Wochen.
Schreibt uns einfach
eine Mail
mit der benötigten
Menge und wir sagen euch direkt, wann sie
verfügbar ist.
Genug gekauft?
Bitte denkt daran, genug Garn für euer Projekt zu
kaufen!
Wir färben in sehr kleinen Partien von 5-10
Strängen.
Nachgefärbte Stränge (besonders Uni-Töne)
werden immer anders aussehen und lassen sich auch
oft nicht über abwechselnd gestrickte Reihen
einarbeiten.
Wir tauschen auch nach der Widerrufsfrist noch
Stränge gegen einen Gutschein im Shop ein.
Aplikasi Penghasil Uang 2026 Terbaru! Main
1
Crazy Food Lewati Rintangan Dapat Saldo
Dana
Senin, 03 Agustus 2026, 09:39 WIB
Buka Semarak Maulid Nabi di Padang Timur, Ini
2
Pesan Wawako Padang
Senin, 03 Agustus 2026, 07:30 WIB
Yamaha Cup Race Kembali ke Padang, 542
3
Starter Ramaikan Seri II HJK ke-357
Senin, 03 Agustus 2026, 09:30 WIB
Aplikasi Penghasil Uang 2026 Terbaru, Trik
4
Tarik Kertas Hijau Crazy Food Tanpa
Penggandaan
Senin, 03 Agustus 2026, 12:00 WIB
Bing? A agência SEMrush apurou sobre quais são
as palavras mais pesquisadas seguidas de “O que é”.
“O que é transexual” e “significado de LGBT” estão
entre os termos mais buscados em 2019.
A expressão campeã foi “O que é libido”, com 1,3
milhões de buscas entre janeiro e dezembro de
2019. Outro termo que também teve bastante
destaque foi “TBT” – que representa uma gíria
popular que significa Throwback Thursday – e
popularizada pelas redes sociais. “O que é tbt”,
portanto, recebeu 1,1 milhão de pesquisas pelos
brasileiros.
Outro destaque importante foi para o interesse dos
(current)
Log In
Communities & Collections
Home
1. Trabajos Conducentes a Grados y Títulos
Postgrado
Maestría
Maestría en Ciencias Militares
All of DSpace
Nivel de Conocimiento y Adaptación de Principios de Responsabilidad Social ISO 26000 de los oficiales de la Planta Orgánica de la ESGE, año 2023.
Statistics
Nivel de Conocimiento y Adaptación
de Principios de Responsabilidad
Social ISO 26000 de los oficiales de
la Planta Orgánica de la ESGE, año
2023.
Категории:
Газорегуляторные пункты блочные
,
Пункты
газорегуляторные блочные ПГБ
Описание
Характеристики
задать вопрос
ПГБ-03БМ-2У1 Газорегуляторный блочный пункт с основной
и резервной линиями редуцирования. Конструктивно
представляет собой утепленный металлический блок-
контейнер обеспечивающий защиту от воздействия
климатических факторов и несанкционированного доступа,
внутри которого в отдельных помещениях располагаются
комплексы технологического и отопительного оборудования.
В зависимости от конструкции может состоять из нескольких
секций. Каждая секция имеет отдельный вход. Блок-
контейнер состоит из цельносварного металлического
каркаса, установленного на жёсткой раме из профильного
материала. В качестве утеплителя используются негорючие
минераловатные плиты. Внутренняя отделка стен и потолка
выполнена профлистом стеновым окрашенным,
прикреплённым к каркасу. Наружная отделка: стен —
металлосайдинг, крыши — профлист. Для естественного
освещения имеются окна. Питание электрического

**********

Every line from the line containing "Senin, 03 Agustus 2026, 07:30 WIB" through the line containing "Penggandaan" in the records above must be retyped exactly. Leave out the rest.

Expected answer:
Senin, 03 Agustus 2026, 07:30 WIB
Yamaha Cup Race Kembali ke Padang, 542
3
Starter Ramaikan Seri II HJK ke-357
Senin, 03 Agustus 2026, 09:30 WIB
Aplikasi Penghasil Uang 2026 Terbaru, Trik
4
Tarik Kertas Hijau Crazy Food Tanpa
Penggandaan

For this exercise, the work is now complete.